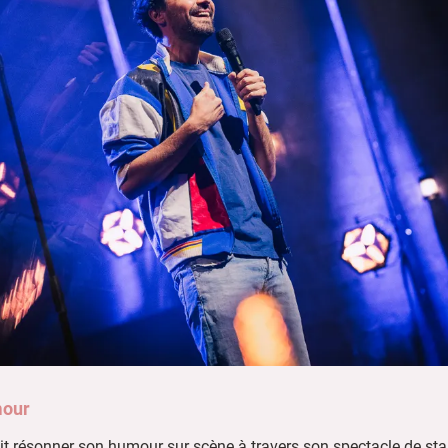
mour
it résonner son humour sur scène à travers son spectacle de sta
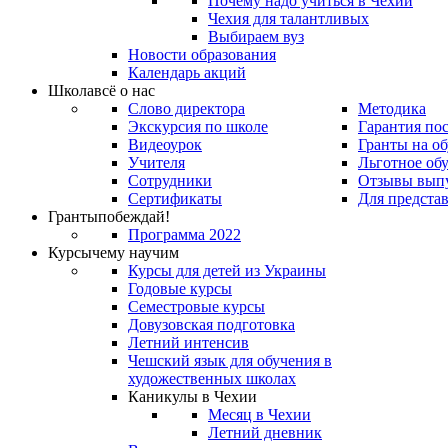
Почему надо учиться в Чехии
Чехия для талантливых
Выбираем вуз
Новости образования
Календарь акций
Школа
всё о нас
Слово директора
Методика
Экскурсия по школе
Гарантия по
Видеоурок
Гранты на о
Учителя
Льготное об
Сотрудники
Отзывы вып
Сертификаты
Для предста
Гранты
побеждай!
Программа 2022
Курсы
чему научим
Курсы для детей из Украины
Годовые курсы
Семестровые курсы
Довузовская подготовка
Летний интенсив
Чешский язык для обучения в
художественных школах
Каникулы в Чехии
Месяц в Чехии
Летний дневник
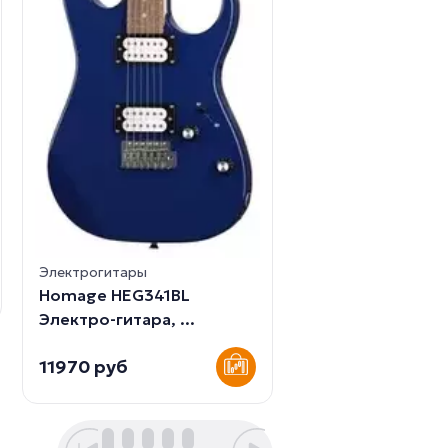
Электрогитары
Clevan CST-20SB
Электрогитара. К
14985 руб
Электрогитары
Homage HEG341BL
Электро-гитара, ...
11970 руб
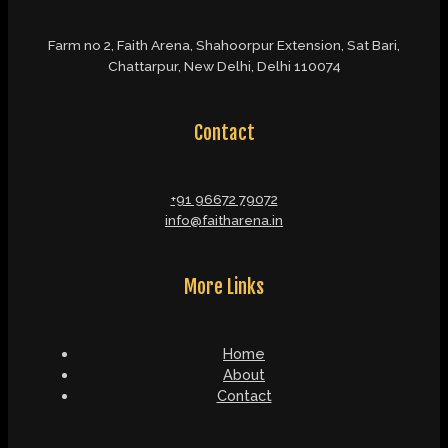
Farm no 2, Faith Arena, Shahoorpur Extension, Sat Bari,
Chattarpur, New Delhi, Delhi 110074
Contact
+91 96672 79072
info@faitharena.in
More Links
Home
About
Contact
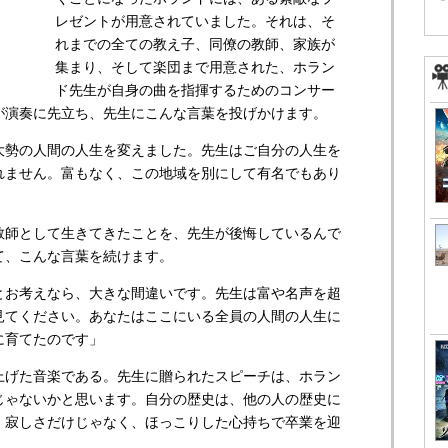
レゼントが用意されていました。それは、そ
れまでの全ての教え子、同僚の教師、家族が
集まり、そして楽団まで用意された、ホラン
ド先生が自身の曲を指揮するためのコンサー
が演奏に先立ち、先生にこんな言葉を投げかけます。
大勢の人間の人生を変えました。先生はご自分の人生を
れません。富もなく、この地域を別にして有名でもあり
師として生きてきたことを、先生が後悔しているんで
て、こんな言葉を続けます。
とお考えなら、大きな間違いです。先生は富や名声を超
見てください。あなたはここにいる全員の人間の人生に
に育てたのです」
げた音楽である。先生に贈られたスピーチは、ホラン
じゃないかと思います。自分の歴史は、他の人の歴史に
。寂しさだけじゃなく、ほっこりした心持ちで卒業を迎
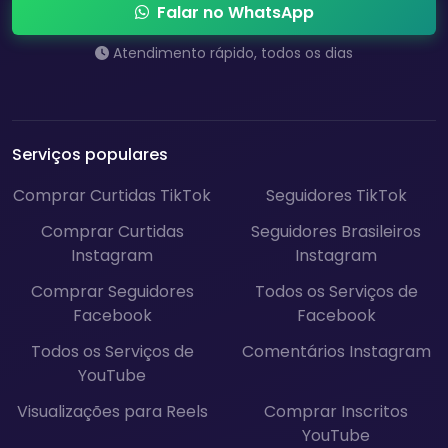
Falar no WhatsApp
Atendimento rápido, todos os dias
Serviços populares
Comprar Curtidas TikTok
Seguidores TikTok
Comprar Curtidas
Seguidores Brasileiros
Instagram
Instagram
Comprar Seguidores
Todos os Serviços de
Facebook
Facebook
Todos os Serviços de
Comentários Instagram
YouTube
Visualizações para Reels
Comprar Inscritos
YouTube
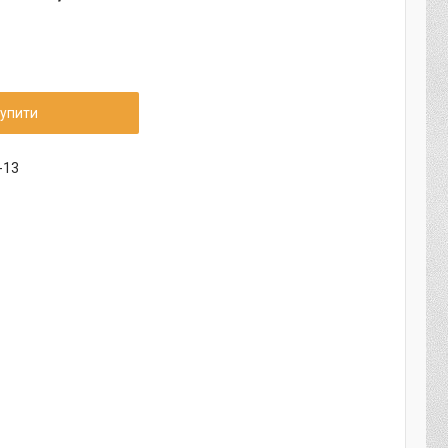
упити
-13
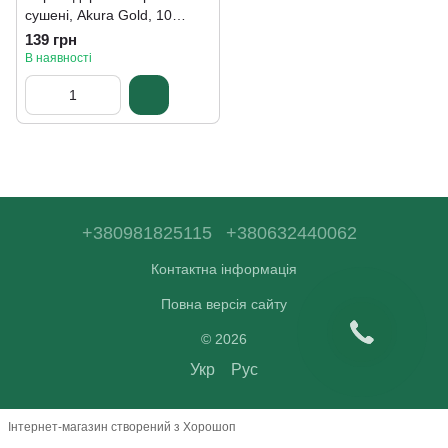
сушені, Akura Gold, 10
листів, 28 г
139 грн
В наявності
+380981825115
+380632440062
Контактна інформація
Повна версія сайту
© 2026
Укр
Рус
Інтернет-магазин створений з Хорошоп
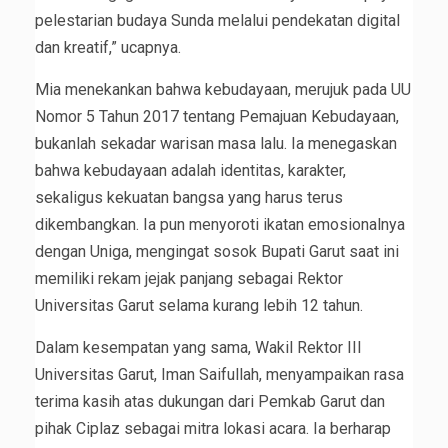
pelestarian budaya Sunda melalui pendekatan digital
dan kreatif,” ucapnya.
Mia menekankan bahwa kebudayaan, merujuk pada UU
Nomor 5 Tahun 2017 tentang Pemajuan Kebudayaan,
bukanlah sekadar warisan masa lalu. Ia menegaskan
bahwa kebudayaan adalah identitas, karakter,
sekaligus kekuatan bangsa yang harus terus
dikembangkan. Ia pun menyoroti ikatan emosionalnya
dengan Uniga, mengingat sosok Bupati Garut saat ini
memiliki rekam jejak panjang sebagai Rektor
Universitas Garut selama kurang lebih 12 tahun.
Dalam kesempatan yang sama, Wakil Rektor III
Universitas Garut, Iman Saifullah, menyampaikan rasa
terima kasih atas dukungan dari Pemkab Garut dan
pihak Ciplaz sebagai mitra lokasi acara. Ia berharap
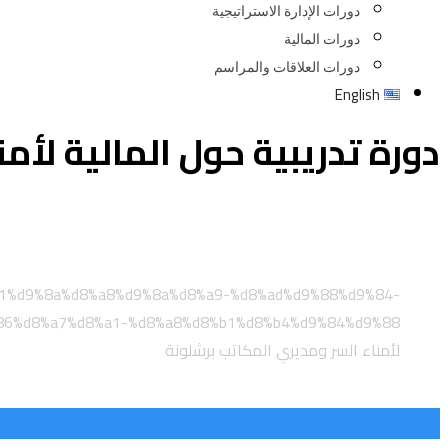
دورات الإدارة الاستراتيجية
دورات المالية
دورات العلاقات والمراسم
English
دورة تدريبية حول المالية لأم
Home
Classified Listings
إدارة المكاتب والسكرتاريا
8%b1%d9%8a%d8%a8%d9%8a%d8%a9-%d8%ad%d9%88%d9%84-
6%d8%a7%d8%a1-%d8%a8%d8%b1%d8%b4%d9%84%d9%88/
لأمناء السر ومديري المكاتب برشلونة
€
4,100
total price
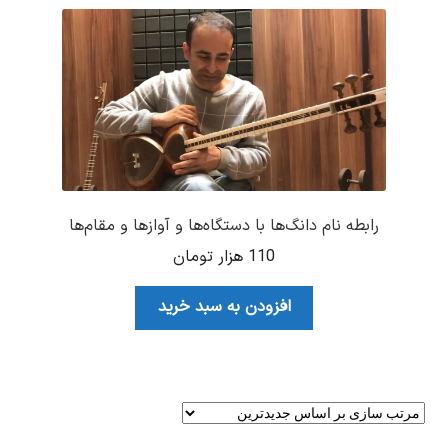
رابطه نام دانگ‌ها با دستگاه‌ها و آوازها و مقام‌ها
110
هزار تومان
افزودن به سبد خرید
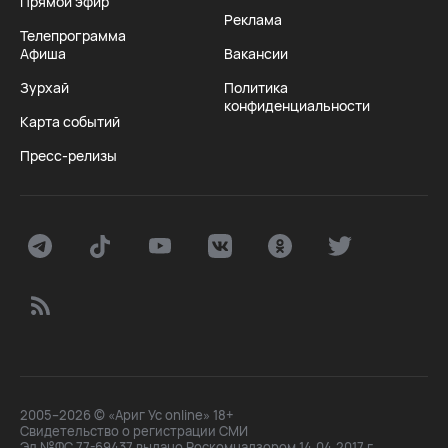
Прямой эфир
Реклама
Телепрограмма
Афиша
Вакансии
Зурхай
Политика
конфиденциальности
Карта событий
Пресс-релизы
2005–2026 © «Ариг Ус online» 18+
Свидетельство о регистрации СМИ
Эл №ФС 77-69437 выдано Роскомнадзором 14.04.2017 г.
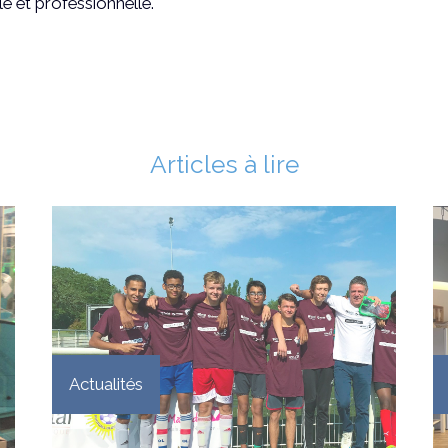
le et professionnelle.
Articles à lire
Actualités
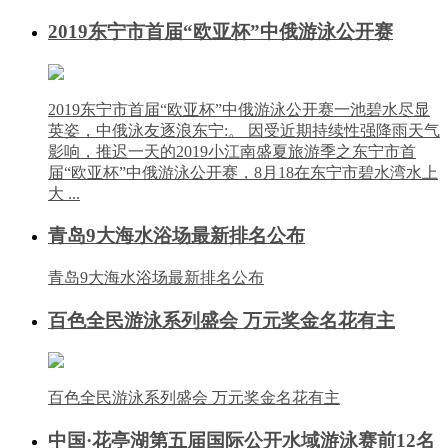
2019东宁市首届“欧亚杯”中俄游泳公开赛
2019东宁市首届“欧亚杯”中俄游泳公开赛一池碧水尽显
英姿，中俄泳友逐浪东宁:。 因受近期持续性强降雨天气
影响，推迟一天的2019小江南盛夏旅游季之东宁市首
届“欧亚杯”中俄游泳公开赛，8月18在东宁市碧水湾水上
大 ...
青岛9大海水浴场最新排名公布
青岛9大海水浴场最新排名公布
百色全民游泳系列盛会 万元奖金名花有主
百色全民游泳系列盛会 万元奖金名花有主
中国·花亭湖第五届国际公开水域游泳赛前12名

* * * * * * *

■ Task to complete
Without the pictures, return the records above exactly as written.

■ Answer to the exercise
mour
it résonner son humour sur scène à travers son spectacle de sta
Почему надо учиться в Чехии
Чехия для талантливых
Выбираем вуз
Новости образования
Календарь акций
Школа
всё о нас
Слово директора
Методика
Экскурсия по школе
Гарантия по
Видеоурок
Гранты на о
Учителя
Льготное об
Сотрудники
Отзывы вып
Сертификаты
Для предста
Гранты
побеждай!
Программа 2022
Курсы
чему научим
Курсы для детей из Украины
Годовые курсы
Семестровые курсы
Довузовская подготовка
Летний интенсив
Чешский язык для обучения в
художественных школах
Каникулы в Чехии
Месяц в Чехии
Летний дневник
Электрогитары
Clevan CST-20SB
Электрогитара. К
14985 руб
Электрогитары
Homage HEG341BL
Электро-гитара, ...
11970 руб
Farm no 2, Faith Arena, Shahoorpur Extension, Sat Bari,
Chattarpur, New Delhi, Delhi 110074
Contact
+91 96672 79072
info@faitharena.in
More Links
Home
About
Contact
レゼントが用意されていました。それは、そ
れまでの全ての教え子、同僚の教師、家族が
集まり、そして楽団まで用意された、ホラン
ド先生が自身の曲を指揮するためのコンサー
が演奏に先立ち、先生にこんな言葉を投げかけます。
大勢の人間の人生を変えました。先生はご自分の人生を
れません。富もなく、この地域を別にして有名でもあり
師として生きてきたことを、先生が後悔しているんで
て、こんな言葉を続けます。
とお考えなら、大きな間違いです。先生は富や名声を超
見てください。あなたはここにいる全員の人間の人生に
に育てたのです」
げた音楽である。先生に贈られたスピーチは、ホラン
じゃないかと思います。自分の歴史は、他の人の歴史に
。寂しさだけじゃなく、ほっこりした心持ちで卒業を迎
Falar no WhatsApp
Atendimento rápido, todos os dias
Serviços populares
Comprar Curtidas TikTok
Seguidores TikTok
Comprar Curtidas
Seguidores Brasileiros
Instagram
Instagram
Comprar Seguidores
Todos os Serviços de
Facebook
Facebook
Todos os Serviços de
Comentários Instagram
YouTube
Visualizações para Reels
Comprar Inscritos
YouTube
упити
-13
сушені, Akura Gold, 10
листів, 28 г
139 грн
В наявності
+380981825115
+380632440062
Контактна інформація
Повна версія сайту
© 2026
Укр
Рус
Інтернет-магазин створений з Хорошоп
pelestarian budaya Sunda melalui pendekatan digital
dan kreatif,” ucapnya.
Mia menekankan bahwa kebudayaan, merujuk pada UU
Nomor 5 Tahun 2017 tentang Pemajuan Kebudayaan,
bukanlah sekadar warisan masa lalu. Ia menegaskan
bahwa kebudayaan adalah identitas, karakter,
sekaligus kekuatan bangsa yang harus terus
dikembangkan. Ia pun menyoroti ikatan emosionalnya
dengan Uniga, mengingat sosok Bupati Garut saat ini
memiliki rekam jejak panjang sebagai Rektor
Universitas Garut selama kurang lebih 12 tahun.
Dalam kesempatan yang sama, Wakil Rektor III
Universitas Garut, Iman Saifullah, menyampaikan rasa
terima kasih atas dukungan dari Pemkab Garut dan
pihak Ciplaz sebagai mitra lokasi acara. Ia berharap
دورات الإدارة الاستراتيجية
دورات المالية
دورات العلاقات والمراسم
English
دورة تدريبية حول المالية لأم
Home
Classified Listings
إدارة المكاتب والسكرتاريا
8%b1%d9%8a%d8%a8%d9%8a%d8%a9-%d8%ad%d9%88%d9%84-
6%d8%a7%d8%a1-%d8%a8%d8%b1%d8%b4%d9%84%d9%88/
لأمناء السر ومديري المكاتب برشلونة
€
4,100
total price
رابطه نام دانگ‌ها با دستگاه‌ها و آوازها و مقام‌ها
110
هزار تومان
افزودن به سبد خرید
Прямой эфир
Реклама
Телепрограмма
Афиша
Вакансии
Зурхай
Политика
конфиденциальности
Карта событий
Пресс-релизы
2005–2026 © «Ариг Ус online» 18+
Свидетельство о регистрации СМИ
Эл №ФС 77-69437 выдано Роскомнадзором 14.04.2017 г.
le et professionnelle.
Articles à lire
Actualités
2019东宁市首届“欧亚杯”中俄游泳公开赛
2019东宁市首届“欧亚杯”中俄游泳公开赛一池碧水尽显
英姿，中俄泳友逐浪东宁:。 因受近期持续性强降雨天气
影响，推迟一天的2019小江南盛夏旅游季之东宁市首
届“欧亚杯”中俄游泳公开赛，8月18在东宁市碧水湾水上
大 ...
青岛9大海水浴场最新排名公布
青岛9大海水浴场最新排名公布
百色全民游泳系列盛会 万元奖金名花有主
百色全民游泳系列盛会 万元奖金名花有主
中国·花亭湖第五届国际公开水域游泳赛前12名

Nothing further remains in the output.